:: Excerpted records

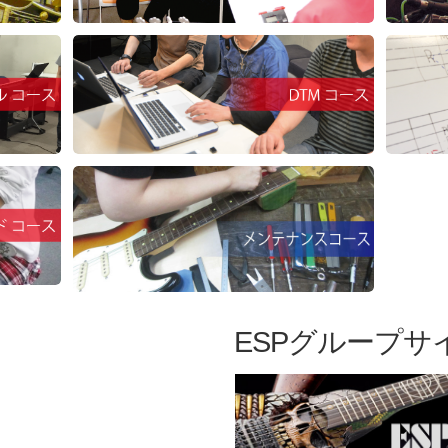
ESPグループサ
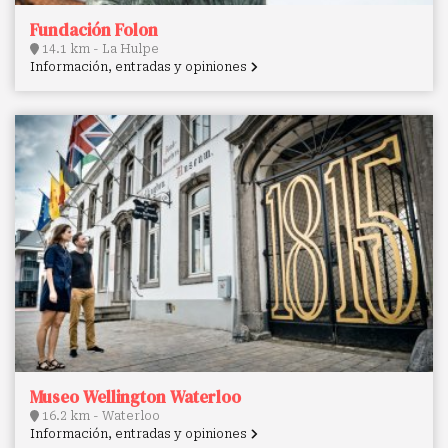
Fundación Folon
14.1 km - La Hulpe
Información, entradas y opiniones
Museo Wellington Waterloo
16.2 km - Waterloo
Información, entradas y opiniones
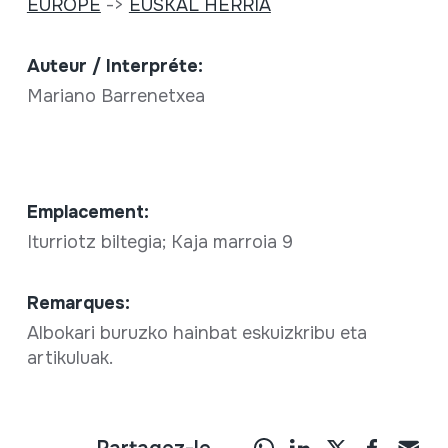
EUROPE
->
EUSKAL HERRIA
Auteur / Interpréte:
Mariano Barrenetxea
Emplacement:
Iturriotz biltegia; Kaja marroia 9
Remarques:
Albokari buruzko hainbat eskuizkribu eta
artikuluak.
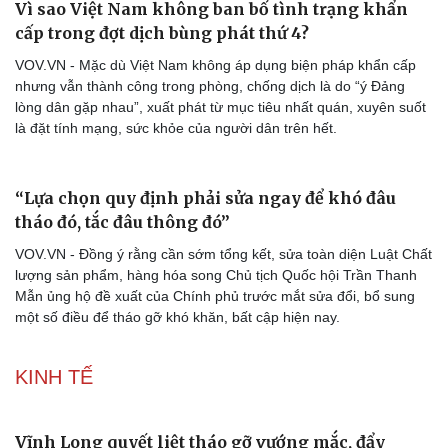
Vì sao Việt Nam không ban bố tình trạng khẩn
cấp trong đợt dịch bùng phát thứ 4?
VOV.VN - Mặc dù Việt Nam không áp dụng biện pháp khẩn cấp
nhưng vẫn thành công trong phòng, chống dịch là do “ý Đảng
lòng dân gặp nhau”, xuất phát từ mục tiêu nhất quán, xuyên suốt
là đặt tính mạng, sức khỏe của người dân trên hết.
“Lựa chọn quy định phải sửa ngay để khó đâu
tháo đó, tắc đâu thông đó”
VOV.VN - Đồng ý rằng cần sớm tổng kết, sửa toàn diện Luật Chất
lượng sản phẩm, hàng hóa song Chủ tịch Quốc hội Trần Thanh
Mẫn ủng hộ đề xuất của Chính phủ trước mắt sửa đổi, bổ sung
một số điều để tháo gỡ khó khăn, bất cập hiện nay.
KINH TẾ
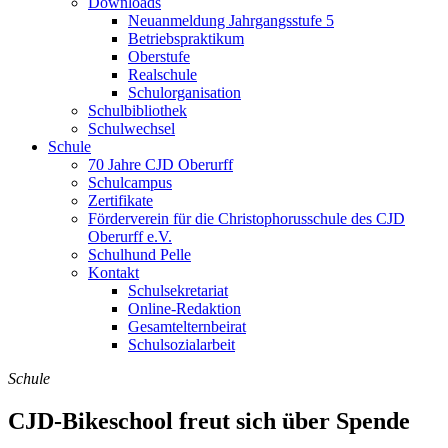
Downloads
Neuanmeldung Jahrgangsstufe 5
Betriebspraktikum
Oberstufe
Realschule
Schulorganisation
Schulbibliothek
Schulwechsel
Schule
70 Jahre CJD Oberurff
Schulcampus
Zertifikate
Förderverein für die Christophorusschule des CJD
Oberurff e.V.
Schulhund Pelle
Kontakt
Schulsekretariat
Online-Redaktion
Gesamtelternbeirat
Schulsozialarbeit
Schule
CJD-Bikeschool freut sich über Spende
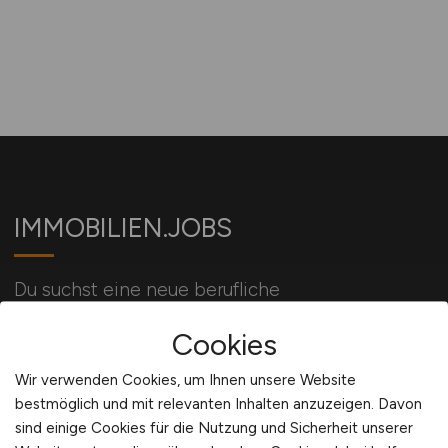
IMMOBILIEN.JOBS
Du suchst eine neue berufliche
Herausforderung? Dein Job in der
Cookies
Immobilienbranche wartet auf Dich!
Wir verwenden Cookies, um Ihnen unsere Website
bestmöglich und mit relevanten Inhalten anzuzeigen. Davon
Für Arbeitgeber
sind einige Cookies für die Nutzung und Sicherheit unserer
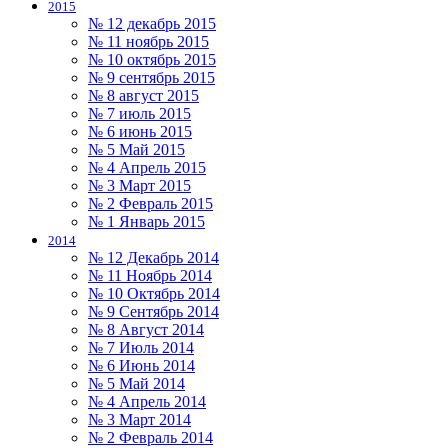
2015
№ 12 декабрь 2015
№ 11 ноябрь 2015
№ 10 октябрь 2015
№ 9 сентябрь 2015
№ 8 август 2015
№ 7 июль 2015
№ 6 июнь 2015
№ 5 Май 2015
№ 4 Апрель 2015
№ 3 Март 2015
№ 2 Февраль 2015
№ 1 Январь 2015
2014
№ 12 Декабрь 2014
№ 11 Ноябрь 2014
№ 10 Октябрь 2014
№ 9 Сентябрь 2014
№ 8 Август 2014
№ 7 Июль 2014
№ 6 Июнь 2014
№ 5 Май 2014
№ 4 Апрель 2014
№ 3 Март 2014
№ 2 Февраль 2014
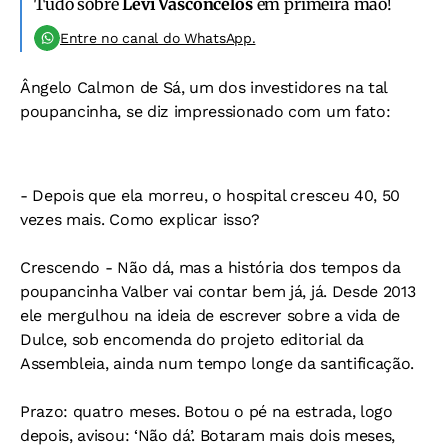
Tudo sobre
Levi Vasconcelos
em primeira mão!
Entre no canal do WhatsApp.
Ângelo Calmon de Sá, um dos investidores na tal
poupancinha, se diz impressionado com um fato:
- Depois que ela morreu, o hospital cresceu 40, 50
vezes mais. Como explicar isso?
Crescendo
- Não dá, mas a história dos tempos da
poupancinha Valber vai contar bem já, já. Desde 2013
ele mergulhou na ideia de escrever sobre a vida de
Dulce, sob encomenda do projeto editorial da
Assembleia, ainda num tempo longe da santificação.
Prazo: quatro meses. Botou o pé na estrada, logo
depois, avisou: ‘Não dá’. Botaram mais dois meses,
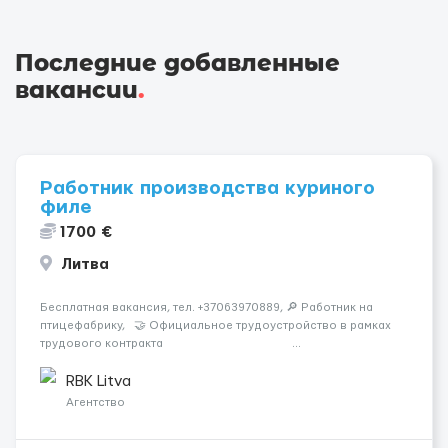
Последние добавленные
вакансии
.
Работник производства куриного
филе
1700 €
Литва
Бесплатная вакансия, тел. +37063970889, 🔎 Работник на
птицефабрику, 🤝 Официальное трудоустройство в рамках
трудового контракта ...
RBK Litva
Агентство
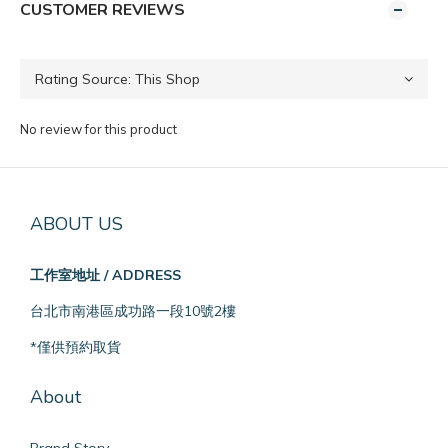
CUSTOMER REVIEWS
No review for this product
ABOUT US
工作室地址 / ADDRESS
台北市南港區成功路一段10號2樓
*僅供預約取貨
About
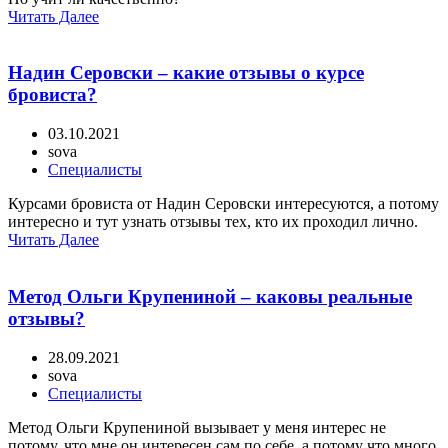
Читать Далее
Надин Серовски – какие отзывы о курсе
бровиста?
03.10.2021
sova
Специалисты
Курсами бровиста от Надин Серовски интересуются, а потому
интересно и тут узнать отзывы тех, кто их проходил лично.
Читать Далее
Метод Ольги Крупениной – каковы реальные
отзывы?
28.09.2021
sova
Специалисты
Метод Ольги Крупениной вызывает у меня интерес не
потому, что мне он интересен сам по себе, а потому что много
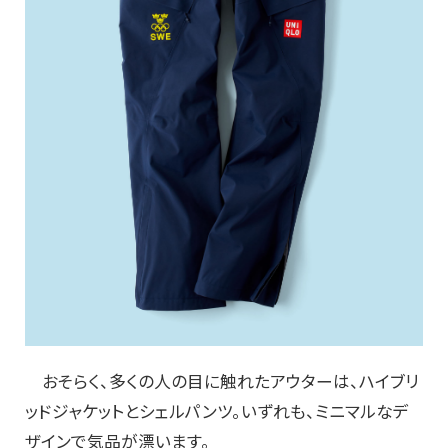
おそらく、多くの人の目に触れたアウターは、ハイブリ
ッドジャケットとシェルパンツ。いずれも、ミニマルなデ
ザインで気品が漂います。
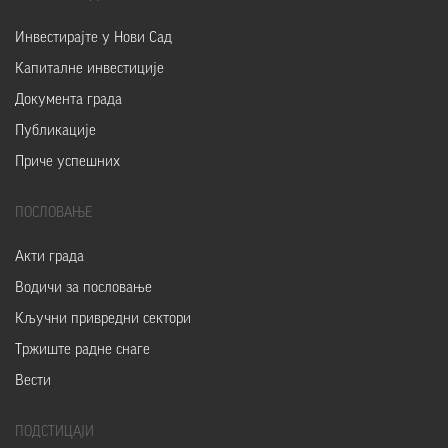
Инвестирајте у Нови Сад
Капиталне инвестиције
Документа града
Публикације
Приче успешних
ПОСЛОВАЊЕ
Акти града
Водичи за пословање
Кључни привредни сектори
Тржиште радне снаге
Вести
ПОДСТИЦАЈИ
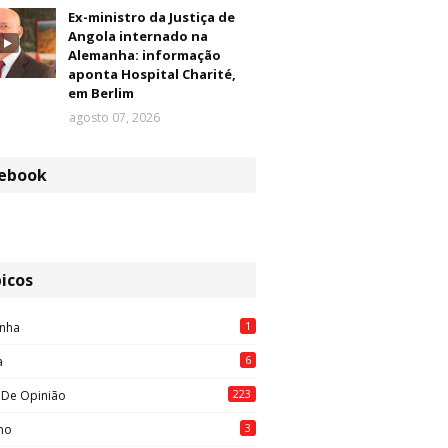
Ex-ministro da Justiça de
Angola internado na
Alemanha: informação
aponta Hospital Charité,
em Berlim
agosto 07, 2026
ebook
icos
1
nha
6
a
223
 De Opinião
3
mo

::::
:: Excerpted records

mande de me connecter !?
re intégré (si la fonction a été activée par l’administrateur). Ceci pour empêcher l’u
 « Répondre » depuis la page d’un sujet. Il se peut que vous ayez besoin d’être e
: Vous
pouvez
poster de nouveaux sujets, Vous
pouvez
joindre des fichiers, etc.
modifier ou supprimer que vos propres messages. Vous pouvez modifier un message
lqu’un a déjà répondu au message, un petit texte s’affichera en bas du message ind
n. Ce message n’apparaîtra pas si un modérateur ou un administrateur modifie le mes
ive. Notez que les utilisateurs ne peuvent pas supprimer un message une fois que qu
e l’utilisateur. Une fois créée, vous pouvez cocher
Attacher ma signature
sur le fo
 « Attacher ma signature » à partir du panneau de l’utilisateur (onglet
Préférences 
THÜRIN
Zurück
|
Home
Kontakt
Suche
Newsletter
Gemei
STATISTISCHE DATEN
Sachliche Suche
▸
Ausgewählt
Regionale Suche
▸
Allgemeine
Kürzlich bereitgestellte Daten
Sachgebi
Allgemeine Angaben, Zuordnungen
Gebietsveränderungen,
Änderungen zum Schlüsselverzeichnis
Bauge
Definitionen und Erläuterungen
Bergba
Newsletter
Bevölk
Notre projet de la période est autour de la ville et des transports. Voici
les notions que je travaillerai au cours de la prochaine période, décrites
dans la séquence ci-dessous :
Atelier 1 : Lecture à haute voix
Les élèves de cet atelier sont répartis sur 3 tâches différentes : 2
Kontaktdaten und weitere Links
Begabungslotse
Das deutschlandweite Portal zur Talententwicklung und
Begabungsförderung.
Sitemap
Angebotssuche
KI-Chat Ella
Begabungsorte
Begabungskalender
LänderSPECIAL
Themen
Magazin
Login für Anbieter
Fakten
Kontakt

::::
:: Excerpted records

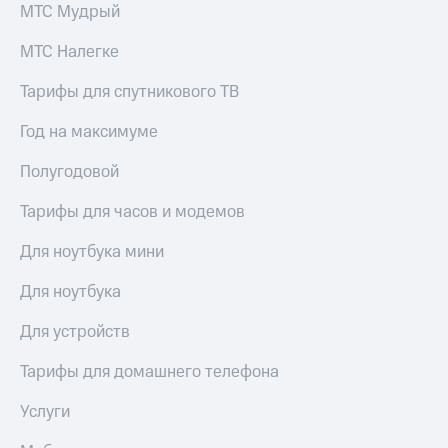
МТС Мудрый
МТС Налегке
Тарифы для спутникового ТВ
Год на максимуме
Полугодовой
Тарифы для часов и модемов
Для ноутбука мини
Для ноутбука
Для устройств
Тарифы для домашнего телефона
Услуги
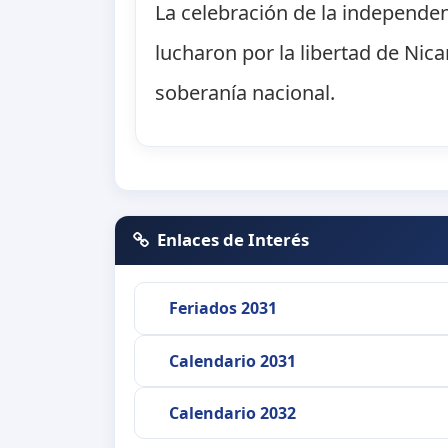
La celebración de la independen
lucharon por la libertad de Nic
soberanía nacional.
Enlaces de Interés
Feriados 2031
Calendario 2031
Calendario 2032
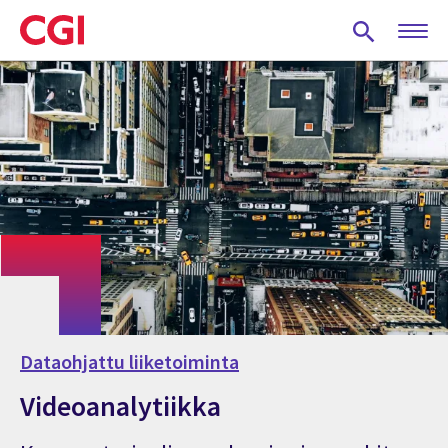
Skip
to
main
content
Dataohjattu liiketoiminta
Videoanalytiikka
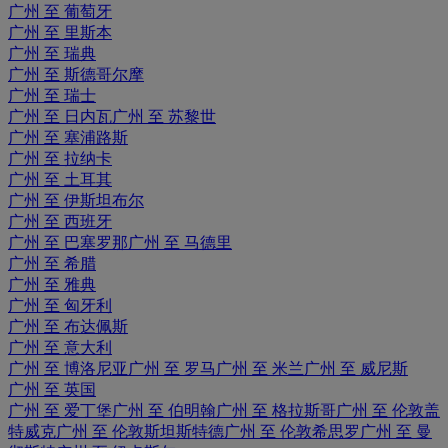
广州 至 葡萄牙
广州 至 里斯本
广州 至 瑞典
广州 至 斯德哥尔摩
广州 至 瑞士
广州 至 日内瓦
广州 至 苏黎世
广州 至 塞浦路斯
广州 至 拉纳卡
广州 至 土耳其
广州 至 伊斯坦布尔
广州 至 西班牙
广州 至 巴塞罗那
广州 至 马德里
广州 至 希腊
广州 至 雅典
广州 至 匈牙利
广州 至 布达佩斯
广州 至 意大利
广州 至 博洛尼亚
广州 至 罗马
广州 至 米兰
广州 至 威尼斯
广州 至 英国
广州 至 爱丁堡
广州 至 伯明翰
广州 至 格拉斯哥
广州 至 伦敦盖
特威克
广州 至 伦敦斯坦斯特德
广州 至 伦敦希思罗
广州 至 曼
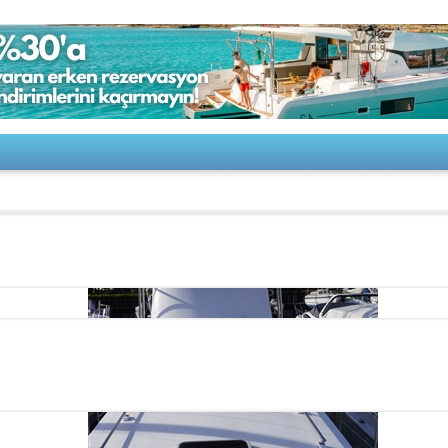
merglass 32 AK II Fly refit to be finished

::::

Exercise instructions >> Please print the lines above word for word, starting at the one with "IMMOBILIEN.JOBS" and ending at the one with "2 Февраль 2015", both included, and without any picture.

Answer space >>
IMMOBILIEN.JOBS
Du suchst eine neue berufliche
Herausforderung? Dein Job in der
Cookies
Immobilienbranche wartet auf Dich!
Wir verwenden Cookies, um Ihnen unsere Website
bestmöglich und mit relevanten Inhalten anzuzeigen. Davon
Für Arbeitgeber
sind einige Cookies für die Nutzung und Sicherheit unserer
2015
№ 12 декабрь 2015
№ 11 ноябрь 2015
№ 10 октябрь 2015
№ 9 сентябрь 2015
№ 8 август 2015
№ 7 июль 2015
№ 6 июнь 2015
№ 5 Май 2015
№ 4 Апрель 2015
№ 3 Март 2015
№ 2 Февраль 2015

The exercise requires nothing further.